Three Mac apps to help you self publish your book


As a writer, I’m always looking for ways to maximize my revenue streams. While doing contract technical writing is working out pretty well for me, I’d like to start work on  writing some content that earns money over time. To that end, like millions of dreamers, I’m starting to look at creating ebooks and self-publishing them. I’ve tried a bunch of programs for the Mac to create ebooks and these three below are the ones that I liked best.

As a forewarning, I’m not going to go too far into the various bookstore formats, other than to say that at the least you’ll need to start with a Microsoft Word or ePub file. While Amazon and the like will accept a Word file to publish, to ensure your book converts to the various proprietary formats, I recommend creating an ePub file as your base. EPub is the most common ebook file standard, and I think you’ll have fewer problems starting with that. Fortunately, the ebook creation apps I’m going to tell you about all export an ePub natively. While there are Automator scripts to convert text to ePub, by using these packages you’re pretty much guaranteed to keep your document formatting.

One quick note up front: I’m not going to include Apple’s own iBooks Author tool. That’s because my goals for this piece were simple: talk about ebook-making programs that can be used in multiple bookstores and create files that aren’t just static images of a page. iBooks Author creates static pages that can only be used in the iBookstore. That’s great for getting an interactive textbook into the iBookstore, but not so good for other kinds of books.
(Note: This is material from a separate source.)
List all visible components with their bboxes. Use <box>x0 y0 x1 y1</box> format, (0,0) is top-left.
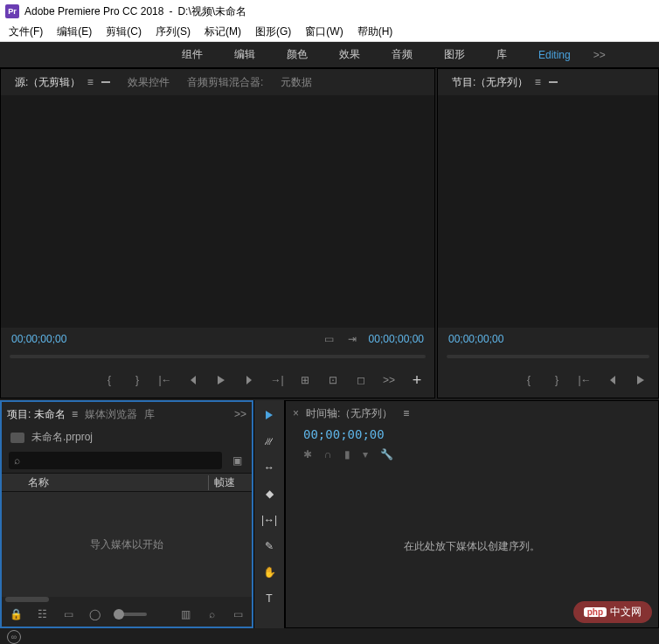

Apple’s Pages app ($19) is probably the most straightforward and easiest way to create an ePub file. You will need to use a Word Processing template, not a Page Layout template. Other than that, you pretty much just type, type, type until your Great American Novel is done. You’re going to want to use consistent formatting, taking care to use document styles while typing away, or you’re going to have to go back and reformat the thing. Document styles are important because an ePub file is basically an HTML file with some CSS formatting applied. Therefore, using the Body style for your body text, and the heading styles for your headings will make your life a lot easier come file export time, especially if you need to create a Table of Contents. This support article by Apple has some handy tips for using Pages to create ePub files.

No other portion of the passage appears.